RECORDS FOR THE EXERCISE

■ ■ ■

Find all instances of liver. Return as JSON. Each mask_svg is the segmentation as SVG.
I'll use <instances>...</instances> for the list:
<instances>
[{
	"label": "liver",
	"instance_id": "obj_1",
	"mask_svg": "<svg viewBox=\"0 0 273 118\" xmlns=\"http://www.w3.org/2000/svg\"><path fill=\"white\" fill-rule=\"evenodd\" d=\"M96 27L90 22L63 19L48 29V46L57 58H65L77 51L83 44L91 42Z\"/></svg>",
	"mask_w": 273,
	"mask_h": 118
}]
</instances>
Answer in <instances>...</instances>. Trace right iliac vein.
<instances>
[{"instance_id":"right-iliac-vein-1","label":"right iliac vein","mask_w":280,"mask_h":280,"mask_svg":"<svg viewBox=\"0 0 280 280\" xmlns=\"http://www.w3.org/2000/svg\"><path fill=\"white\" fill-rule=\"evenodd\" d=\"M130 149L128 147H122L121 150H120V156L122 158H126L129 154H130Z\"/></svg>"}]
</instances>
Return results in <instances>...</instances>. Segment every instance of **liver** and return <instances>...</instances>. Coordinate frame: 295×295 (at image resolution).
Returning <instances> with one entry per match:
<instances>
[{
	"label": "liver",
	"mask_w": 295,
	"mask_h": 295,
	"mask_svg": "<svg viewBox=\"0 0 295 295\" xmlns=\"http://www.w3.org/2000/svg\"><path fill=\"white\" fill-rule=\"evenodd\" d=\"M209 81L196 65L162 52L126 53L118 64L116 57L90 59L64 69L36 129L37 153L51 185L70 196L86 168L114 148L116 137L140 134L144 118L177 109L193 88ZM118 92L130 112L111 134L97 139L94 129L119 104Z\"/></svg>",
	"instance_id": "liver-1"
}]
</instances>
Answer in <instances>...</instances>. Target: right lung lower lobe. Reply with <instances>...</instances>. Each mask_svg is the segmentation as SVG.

■ ■ ■

ASSIGNMENT
From the line containing "Answer in <instances>...</instances>. Trace" to the last line of the listing, write everything out exactly. Nothing outside that stretch belongs.

ANSWER TO THIS TASK
Answer in <instances>...</instances>. Trace right iliac vein.
<instances>
[{"instance_id":"right-iliac-vein-1","label":"right iliac vein","mask_w":280,"mask_h":280,"mask_svg":"<svg viewBox=\"0 0 280 280\" xmlns=\"http://www.w3.org/2000/svg\"><path fill=\"white\" fill-rule=\"evenodd\" d=\"M130 149L128 147H122L121 150H120V156L122 158H126L129 154H130Z\"/></svg>"}]
</instances>
Return results in <instances>...</instances>. Segment every instance of **liver** and return <instances>...</instances>. Coordinate frame: 295×295 (at image resolution).
Returning <instances> with one entry per match:
<instances>
[{
	"label": "liver",
	"mask_w": 295,
	"mask_h": 295,
	"mask_svg": "<svg viewBox=\"0 0 295 295\" xmlns=\"http://www.w3.org/2000/svg\"><path fill=\"white\" fill-rule=\"evenodd\" d=\"M209 81L196 65L162 52L126 53L118 64L116 57L90 59L64 69L36 129L37 153L51 185L70 196L86 168L114 148L116 137L140 134L144 118L177 109L193 88ZM118 92L130 112L111 134L97 139L94 129L119 104Z\"/></svg>",
	"instance_id": "liver-1"
}]
</instances>
Answer in <instances>...</instances>. Target: right lung lower lobe. Reply with <instances>...</instances>. Each mask_svg is the segmentation as SVG.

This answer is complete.